2.3. Crotamine Induces Increased Levels of Nitric Oxide and Cellular Markers

In the immune system, high levels of NO inhibit neutrophil functions, thus, displaying an anti-inflammatory effect. N-acetylglucosaminidase (NAG) and myeloperoxidase (MPO) are biomarkers of macrophage and neutrophil activity, respectively. In this study, crotamine and histamine significantly induced NO production when compared with the negative control. The increase of NO levels in both homogenized tissue (Figure 3A) and serum (Figure 3B) was achieved at all crotamine and histamine concentrations tested, during the seven days of analysis. Treatment with 800 μg crotamine resulted in serum NO (64.7 μM) and local tissue NO (58.5 μM) levels higher or equivalent to those recorded for their respective histamine controls (55.7 μM serum NO and 59.0 μM tissue NO), as observed in Figure 3A,B. In addition, doses of crotamine ranging from 200 to 800 μg induced upregulation of NAG activity in tissue samples (0.5 to 0.6 OD/mg tissue) on the first day of analysis, followed by a gradual decrease in enzyme activity up to the seventh day. Conversely, the lowest concentration of crotamine (200 μg), induced the highest MPO activity (0.2 OD/mg tissue), while the highest concentration of crotamine (800 μg) had the opposite trend (0.1 OD/mg tissue) on the third day of analysis (Figure 3D). MPO elevation in tissues corroborates neutrophil infiltration observed in tissue sections from the injured dorsal skin, by light field microscopy (Figure S1).

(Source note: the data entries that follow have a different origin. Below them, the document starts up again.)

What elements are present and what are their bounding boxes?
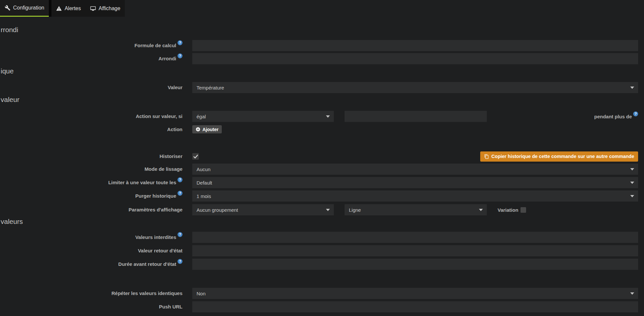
tab-configuration-label: Configuration — [13, 5, 44, 11]
plus-circle-icon — [196, 127, 200, 132]
row-parametres-affichage: Paramètres d'affichage Aucun groupement … — [0, 204, 644, 215]
tab-bar: Configuration Alertes Affichage — [0, 0, 125, 17]
action-operator-select[interactable]: égal — [192, 111, 334, 122]
configuration-form: rrondi Formule de calcul Arrondi ique Va… — [0, 26, 644, 312]
variation-label: Variation — [498, 207, 518, 213]
inactive-tabs: Alertes Affichage — [51, 0, 125, 17]
push-url-label: Push URL — [0, 304, 192, 310]
help-icon[interactable] — [178, 177, 182, 182]
help-icon[interactable] — [178, 259, 182, 264]
tab-alertes[interactable]: Alertes — [51, 0, 85, 17]
action-si-label: Action sur valeur, si — [0, 113, 192, 119]
row-mode-de-lissage: Mode de lissage Aucun — [0, 164, 644, 175]
row-duree-avant-retour-etat: Durée avant retour d'état — [0, 259, 644, 270]
groupement-select[interactable]: Aucun groupement — [192, 204, 334, 215]
ajouter-button-label: Ajouter — [202, 127, 218, 132]
section-heading-historique: ique — [0, 67, 644, 75]
valeur-label: Valeur — [0, 85, 192, 90]
copier-historique-button[interactable]: Copier historique de cette commande sur … — [480, 151, 638, 162]
valeur-retour-etat-label: Valeur retour d'état — [0, 248, 192, 254]
row-formule-de-calcul: Formule de calcul — [0, 40, 644, 51]
lissage-select-value: Aucun — [197, 167, 211, 172]
chevron-down-icon — [479, 209, 483, 211]
help-icon[interactable] — [178, 232, 182, 237]
chevron-down-icon — [326, 209, 330, 211]
row-limiter-valeur: Limiter à une valeur toute les Default — [0, 177, 644, 188]
row-purger-historique: Purger historique 1 mois — [0, 190, 644, 202]
historiser-label: Historiser — [0, 153, 192, 159]
variation-checkbox[interactable] — [521, 207, 526, 213]
lissage-select[interactable]: Aucun — [192, 164, 638, 175]
chevron-down-icon — [630, 182, 634, 184]
limiter-select-value: Default — [197, 180, 212, 186]
purger-select-value: 1 mois — [197, 193, 211, 199]
warning-icon — [56, 6, 62, 11]
help-icon[interactable] — [633, 111, 638, 116]
valeur-select-value: Température — [197, 85, 224, 90]
pendant-plus-de-label: pendant plus de — [594, 114, 632, 119]
row-valeur: Valeur Température — [0, 82, 644, 93]
repeter-label: Répéter les valeurs identiques — [0, 290, 192, 296]
section-heading-calcul: rrondi — [0, 26, 644, 34]
row-push-url: Push URL — [0, 301, 644, 312]
action-threshold-input[interactable] — [345, 111, 487, 122]
tab-affichage[interactable]: Affichage — [85, 0, 125, 17]
help-icon[interactable] — [178, 53, 182, 58]
wrench-icon — [5, 5, 10, 11]
action-operator-value: égal — [197, 114, 206, 119]
limiter-label: Limiter à une valeur toute les — [108, 180, 176, 185]
valeur-retour-etat-input[interactable] — [192, 245, 638, 256]
arrondi-input[interactable] — [192, 53, 638, 64]
parametres-affichage-label: Paramètres d'affichage — [0, 207, 192, 213]
purger-label: Purger historique — [135, 193, 176, 199]
tab-alertes-label: Alertes — [65, 6, 81, 11]
duree-retour-etat-input[interactable] — [192, 259, 638, 270]
style-graphique-select[interactable]: Ligne — [345, 204, 487, 215]
style-graphique-select-value: Ligne — [349, 207, 361, 213]
checkmark-icon — [193, 154, 198, 159]
row-valeurs-interdites: Valeurs interdites — [0, 232, 644, 243]
ajouter-button[interactable]: Ajouter — [192, 125, 222, 133]
formule-label: Formule de calcul — [134, 43, 176, 48]
chevron-down-icon — [630, 87, 634, 89]
chevron-down-icon — [326, 115, 330, 118]
chevron-down-icon — [630, 195, 634, 197]
lissage-label: Mode de lissage — [0, 166, 192, 172]
tab-configuration[interactable]: Configuration — [0, 0, 49, 17]
help-icon[interactable] — [178, 40, 182, 45]
push-url-input[interactable] — [192, 301, 638, 312]
valeurs-interdites-label: Valeurs interdites — [135, 234, 176, 240]
row-repeter-valeurs: Répéter les valeurs identiques Non — [0, 288, 644, 299]
limiter-select[interactable]: Default — [192, 177, 638, 188]
historiser-checkbox[interactable] — [192, 153, 199, 160]
section-heading-valeurs: valeurs — [0, 217, 644, 226]
repeter-select[interactable]: Non — [192, 288, 638, 299]
row-action-sur-valeur: Action sur valeur, si égal pendant plus … — [0, 111, 644, 122]
chevron-down-icon — [630, 292, 634, 295]
row-historiser: Historiser Copier historique de cette co… — [0, 151, 644, 162]
purger-select[interactable]: 1 mois — [192, 190, 638, 202]
copy-icon — [484, 154, 489, 159]
formule-input[interactable] — [192, 40, 638, 51]
help-icon[interactable] — [178, 191, 182, 196]
row-arrondi: Arrondi — [0, 53, 644, 64]
valeurs-interdites-input[interactable] — [192, 232, 638, 243]
duree-retour-etat-label: Durée avant retour d'état — [118, 261, 176, 267]
arrondi-label: Arrondi — [159, 56, 176, 61]
tab-affichage-label: Affichage — [99, 6, 120, 11]
row-action: Action Ajouter — [0, 125, 644, 133]
copier-historique-label: Copier historique de cette commande sur … — [491, 154, 634, 159]
action-label: Action — [0, 127, 192, 132]
chevron-down-icon — [630, 168, 634, 170]
monitor-icon — [90, 6, 96, 11]
repeter-select-value: Non — [197, 291, 206, 296]
valeur-select[interactable]: Température — [192, 82, 638, 93]
section-heading-action: valeur — [0, 95, 644, 104]
row-valeur-retour-etat: Valeur retour d'état — [0, 245, 644, 256]
groupement-select-value: Aucun groupement — [197, 207, 238, 213]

2.4. Crotamine Changed the Systemic Redox State

In order to understand the relationship between crotamine-induced inflammatory process and oxidative stress, serum levels of lipid peroxidation products (MDA-TBARS) and sulfhydryl groups (-SH) were determined. The serum levels of TBARS in animals injected intradermally with either crotamine (200 to 800 μg) or histamine (1000 μg) gradually increased, suggesting that the stress trigger remained active throughout the experimental period of analysis. The mean serum levels of TBARS in the experimental groups of animals treated with 200, 400 and 800 μg crotamine increased from 1.0 to 1.8 μM/mL, 0.8 to 1.5 μM/mL and 0.7 to 1.5 μM/mL, respectively, while 1000 μg histamine induced a rise in TBARS levels from 1.5 to 2.3 μM/mL over a seven-day period of analysis (Figure 4A). On the other hand, the mean serum levels of sulfhydryl groups in the experimental groups of animals treated with 200, 400 and 800 μg crotamine gradually decreased from 81.8 to 19.5 μM/mL, 87.6 to 48.6 μM/mL and 124.7 to 84.5 μM/mL, respectively, while 1000 μg histamine induced a drop in sulfhydryl groups levels from 285.2 to 77.2 μM/mL over the same period of analysis (Figure 4B). Although crotamine was able to alter oxidative stress parameters significantly, the pro-oxidant effect of this toxin was lower than that recorded for histamine, in the established experimental conditions.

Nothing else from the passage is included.